Updated: Jul 21
Too often, when it comes to retirement planning, one spouse tends to get forgotten if he or she hasn't been the main earner.
We believe this is a mistake and your partner should always form a key part of your retirement plan. There are two main reasons for this.
1. One is that the other partner may have quietly built up pension assets without realising it, which could make a significant contribution to retirement income for a couple.
2. The second is, two people can have a joint income of £23,000 a year tax free, using both personal income tax allowances, whereas for a single man or woman to receive £23,000 net, they would need an income before tax of £27,030, which means running the pension pot down much faster.
The case of Ann & Darren - This couple had never imagined that they would be able to retire early until they came to see us. They knew they had acquired various assets and pension entitlements, but it was only after we looked into it that it was realised they'd accumulated between £500,000 and £600,000 between them in defined benefit and money purchase schemes. We explained how this could be used in the most tax efficient manner and they have now been able to retire early. This has changed their lives and underlines the importance of seeking advice and of regularly reviewing pension and planning.

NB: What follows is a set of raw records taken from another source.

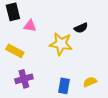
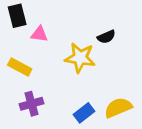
yellow semicircle: (90, 82) -> (118, 108), size x1.5
blue rectangle: (64, 86) -> (84, 113), turned 42

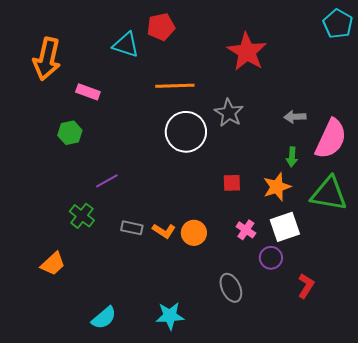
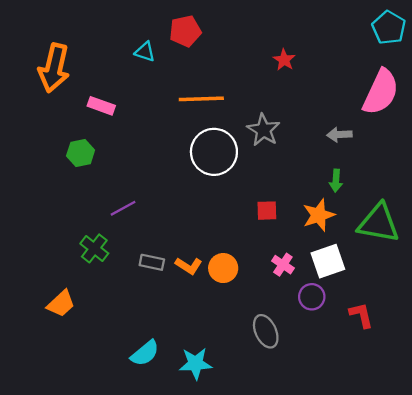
cyan triangle: (126, 45) -> (145, 52), size x0.7
red star: (247, 52) -> (284, 60), size x0.5
pink semicircle: (331, 139) -> (381, 92), moved
red L-shape: (306, 286) -> (361, 315), moved, turned -45
cyan semicircle: (104, 318) -> (145, 353), moved

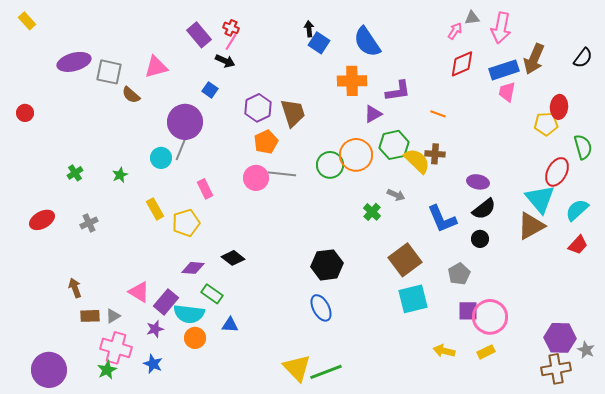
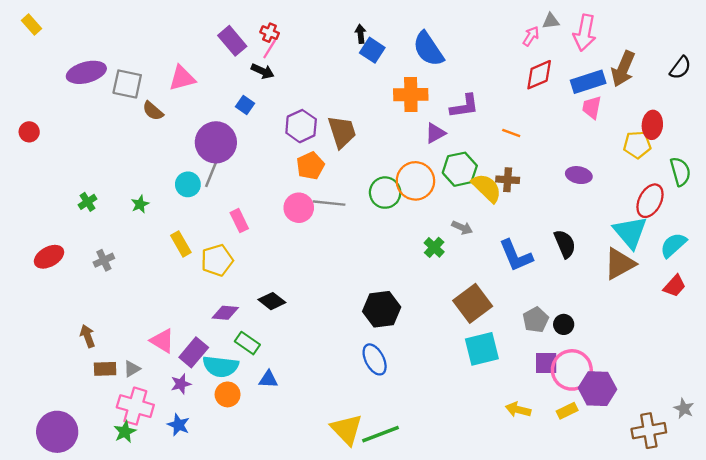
purple ellipse: (478, 182) -> (579, 175), moved
black semicircle: (484, 209) -> (565, 244), turned -75
black circle: (480, 239) -> (564, 324), moved
purple hexagon: (560, 338) -> (597, 389), moved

Then there was the case of James and Lisa Bell. We'd been advising him for years and whenever we asked about Lisa's pension assets James was dismissive, saying, 'Oh, she hasn't got much'.
But as retirement age drew nearer, we pressed him and when we looked into it, we found that Lisa, who had done a number of not particularly well paid jobs over the years, had, in fact, accumulated about £90,000 in five different pensions. This is a significant sum, potentially bringing the Bells an extra £10,000 a year, tax free for ten years, which they didn't expect to be receiving.

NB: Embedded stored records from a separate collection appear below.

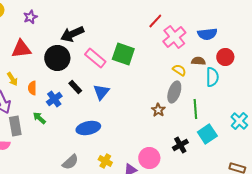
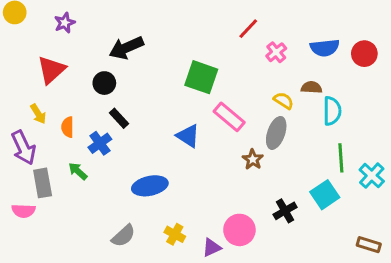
pink cross: (174, 37) -> (276, 52), size x0.6
red triangle: (21, 49) -> (51, 70), turned -35
red circle: (225, 57) -> (364, 54), moved
black circle: (57, 58) -> (104, 83), size x0.6
pink rectangle: (95, 58) -> (229, 117), moved
black rectangle: (75, 87) -> (119, 118), moved
blue triangle: (101, 92) -> (188, 136), moved, turned -36
green line: (195, 109) -> (341, 158), moved

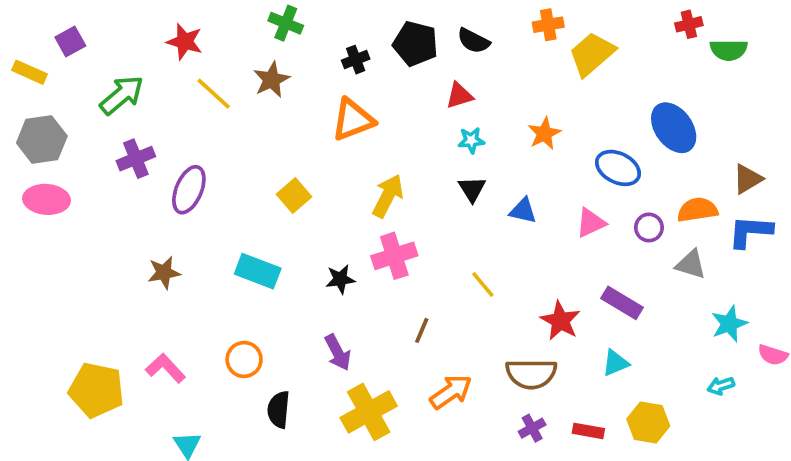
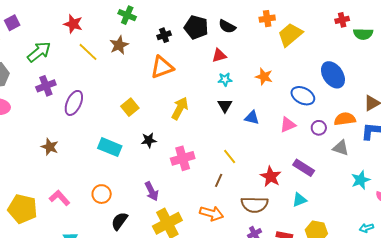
orange star: (544, 133) -> (264, 77), turned -30
pink cross: (394, 256) -> (183, 158), moved
brown star: (164, 273) -> (50, 147), moved, turned 30
black star: (340, 279) -> (149, 140), moved
brown line: (422, 330) -> (219, 180), moved
cyan arrow: (721, 386) -> (366, 228), moved
orange arrow: (451, 392) -> (211, 213), turned 50
black semicircle: (279, 410) -> (119, 221), turned 30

This by no means is an unusual case. Often a partner will work part time or in undemanding jobs to ear pin money or to supplement family income while bearing much of the burden of childcare. But these roles may well have been for employers - such as the State - which provides generous pension benefits. Now James sees the value of his wife's pension savings and of her tax free personal income tax allowance, he is paying contributions into her pension pot through his own private limited company, of which she's a director. As he has a much bigger pension pot than she does, it makes sense to pay into hers so that when they come to draw on the funds, they can do so equally, taking full advantage of both personal allowances for longer. Trying to even up the pension savings should form a part of retirement planning for couples.

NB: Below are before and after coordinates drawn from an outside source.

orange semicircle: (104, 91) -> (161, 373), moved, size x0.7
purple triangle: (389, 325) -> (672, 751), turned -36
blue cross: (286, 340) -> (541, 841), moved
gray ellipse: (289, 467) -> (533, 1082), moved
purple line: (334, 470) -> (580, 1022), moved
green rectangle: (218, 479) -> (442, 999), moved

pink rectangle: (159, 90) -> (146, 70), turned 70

For a couple, even in retirement, teamwork's important.
The content of these articles are for information only and should not be seen as advice or recommendation to act. If you do wish to take action, seek independent advice first as your circumstances may be different to what has been discussed in these articles. When investing, your capital is at risk and it may go down as well as up. You may not get back the original capital invested. Pension investment should be seen as a long term investment. Please note that pension legislation can and may change in the future.